Please state the number of lines in the material below that contain "touch", with no other words.

---------- DATASET RECORDS ----------

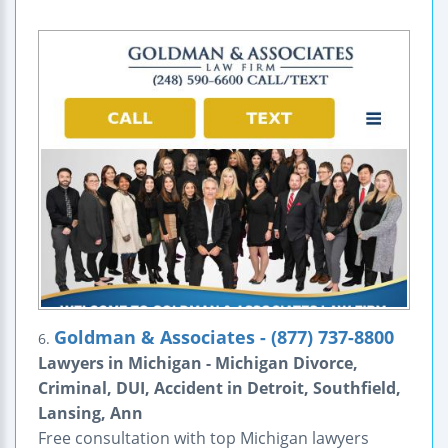
Goldman & Associates - (877) 737-8800
6.
Lawyers in Michigan - Michigan Divorce,
Criminal, DUI, Accident in Detroit, Southfield,
Lansing, Ann
Free consultation with top Michigan lawyers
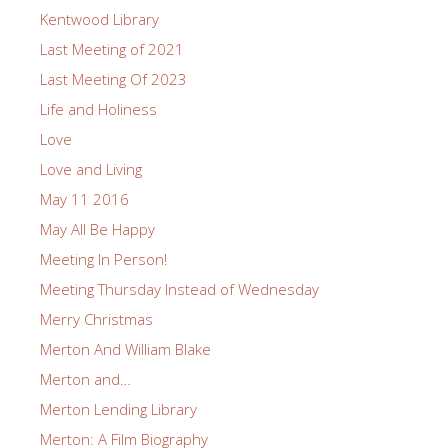
Kentwood Library
Last Meeting of 2021
Last Meeting Of 2023
Life and Holiness
Love
Love and Living
May 11 2016
May All Be Happy
Meeting In Person!
Meeting Thursday Instead of Wednesday
Merry Christmas
Merton And William Blake
Merton and…
Merton Lending Library
Merton: A Film Biography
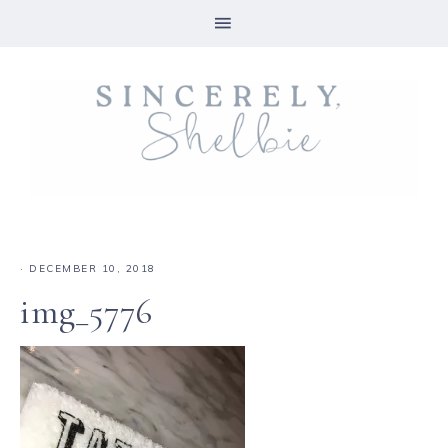
·
DECEMBER 10, 2018
img_5776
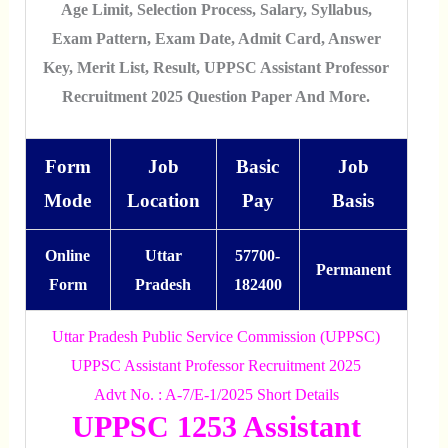
Age Limit, Selection Process, Salary, Syllabus,
Exam Pattern, Exam Date, Admit Card, Answer
Key, Merit List, Result, UPPSC Assistant Professor
Recruitment 2025 Question Paper And More.
Form
Job
Basic
Job
Mode
Location
Pay
Basis
Online
Uttar
57700-
Permanent
Form
Pradesh
182400
Uttar Pradesh Public Service Commission (UPPSC)
UPPSC Assistant Professor Recruitment 2025
Advt No. : A-7/E-1/2025 Short Details
UPPSC 1253 Assistant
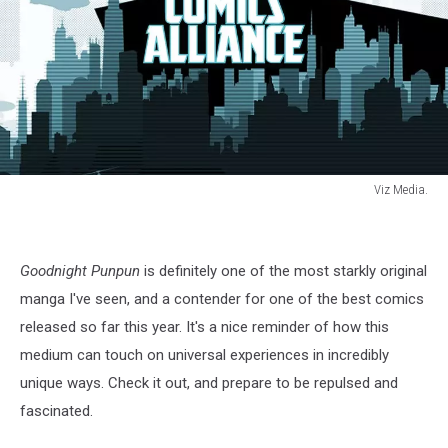
Viz Media.
Punpun
4
Goodnight Punpun
is definitely one of the most starkly original
manga I've seen, and a contender for one of the best comics
released so far this year. It's a nice reminder of how this
medium can touch on universal experiences in incredibly
unique ways. Check it out, and prepare to be repulsed and
fascinated.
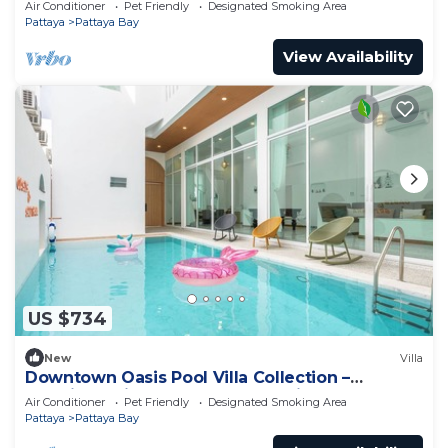
Air Conditioner
Pet Friendly
Designated Smoking Area
Pattaya
Pattaya Bay
View Availability
US $734
New
Villa
Downtown Oasis Pool Villa Collection –
Premium Private Stay Near Walking Street
Air Conditioner
Pet Friendly
Designated Smoking Area
Pattaya
Pattaya Bay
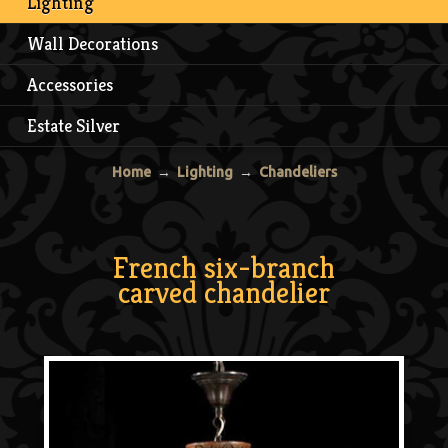
Lighting
Wall Decorations
Accessories
Estate Silver
Home
→
Lighting
→
Chandeliers
French six-branch
carved chandelier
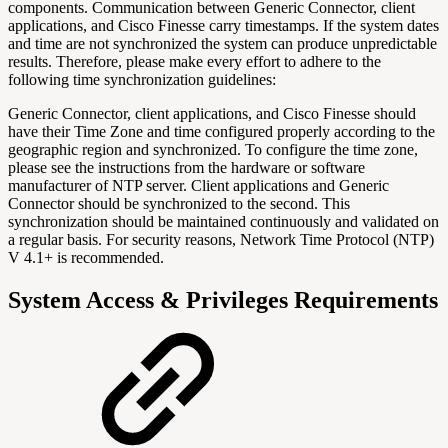
components. Communication between Generic Connector, client
applications, and Cisco Finesse carry timestamps. If the system dates
and time are not synchronized the system can produce unpredictable
results. Therefore, please make every effort to adhere to the
following time synchronization guidelines:
Generic Connector, client applications, and Cisco Finesse should
have their Time Zone and time configured properly according to the
geographic region and synchronized. To configure the time zone,
please see the instructions from the hardware or software
manufacturer of NTP server. Client applications and Generic
Connector should be synchronized to the second. This
synchronization should be maintained continuously and validated on
a regular basis. For security reasons, Network Time Protocol (NTP)
V 4.1+ is recommended.
System Access & Privileges Requirements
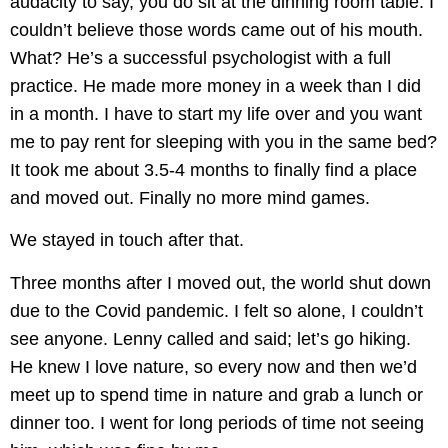
audacity to say, you do sit at the dinning room table. I
couldn’t believe those words came out of his mouth.
What? He’s a successful psychologist with a full
practice. He made more money in a week than I did
in a month. I have to start my life over and you want
me to pay rent for sleeping with you in the same bed?
It took me about 3.5-4 months to finally find a place
and moved out. Finally no more mind games.
We stayed in touch after that.
Three months after I moved out, the world shut down
due to the Covid pandemic. I felt so alone, I couldn’t
see anyone. Lenny called and said; let’s go hiking.
He knew I love nature, so every now and then we’d
meet up to spend time in nature and grab a lunch or
dinner too. I went for long periods of time not seeing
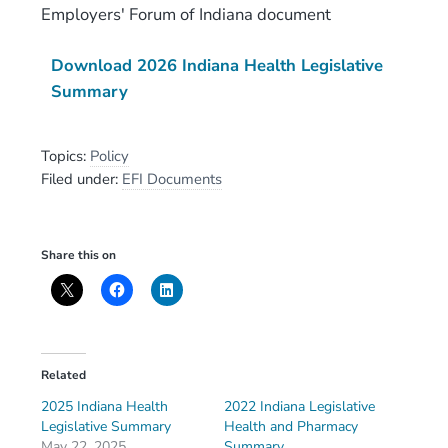
Employers' Forum of Indiana document
Download 2026 Indiana Health Legislative
Summary
Topics:
Policy
Filed under:
EFI Documents
Share this on
Related
2025 Indiana Health
2022 Indiana Legislative
Legislative Summary
Health and Pharmacy
May 22, 2025
Summary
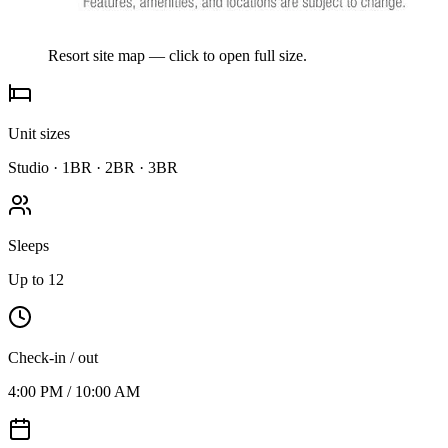
Resort site map — click to open full size.
Unit sizes
Studio · 1BR · 2BR · 3BR
Sleeps
Up to 12
Check-in / out
4:00 PM / 10:00 AM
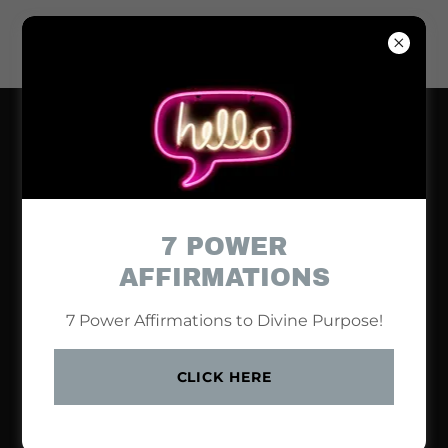
7 POWER
AFFIRMATIONS
7 Power Affirmations to Divine Purpose!
CLICK HERE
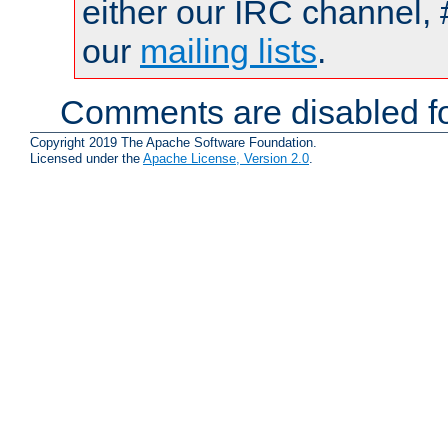
either our IRC channel, 
our
mailing lists
.
Comments are disabled fo
Copyright 2019 The Apache Software Foundation.
Licensed under the
Apache License, Version 2.0
.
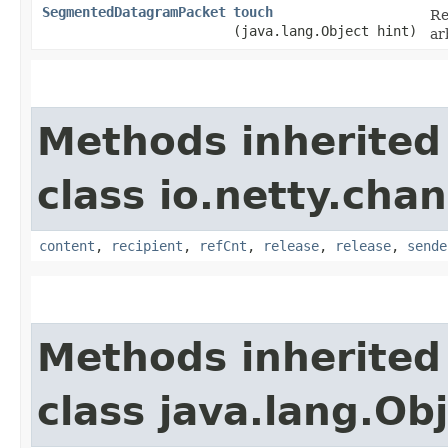
SegmentedDatagramPacket
touch
Re
(java.lang.Object hint)
ar
Methods inherited
class io.netty.chan
content
,
recipient
,
refCnt
,
release
,
release
,
sende
Methods inherited
class java.lang.Ob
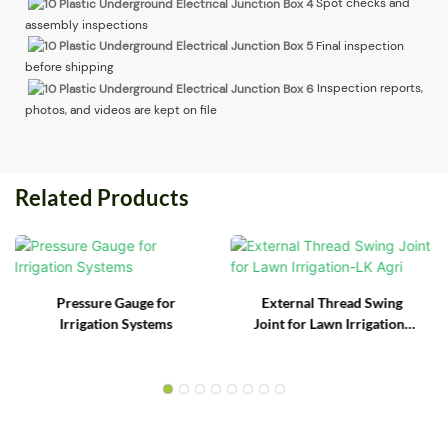
Spot checks and
assembly inspections
Final inspection
before shipping
Inspection reports,
photos, and videos are kept on file
Related Products
Pressure Gauge for
External Thread Swing
Irrigation Systems
Joint for Lawn Irrigation-
LK Agri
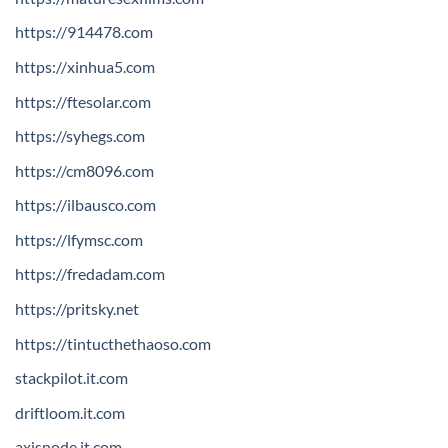
https://914478.com
https://xinhua5.com
https://ftesolar.com
https://syhegs.com
https://cm8096.com
https://ilbausco.com
https://lfymsc.com
https://fredadam.com
https://pritsky.net
https://tintucthethaoso.com
stackpilot.it.com
driftloom.it.com
axisnode.it.com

----------

RESPONSE AREA –
3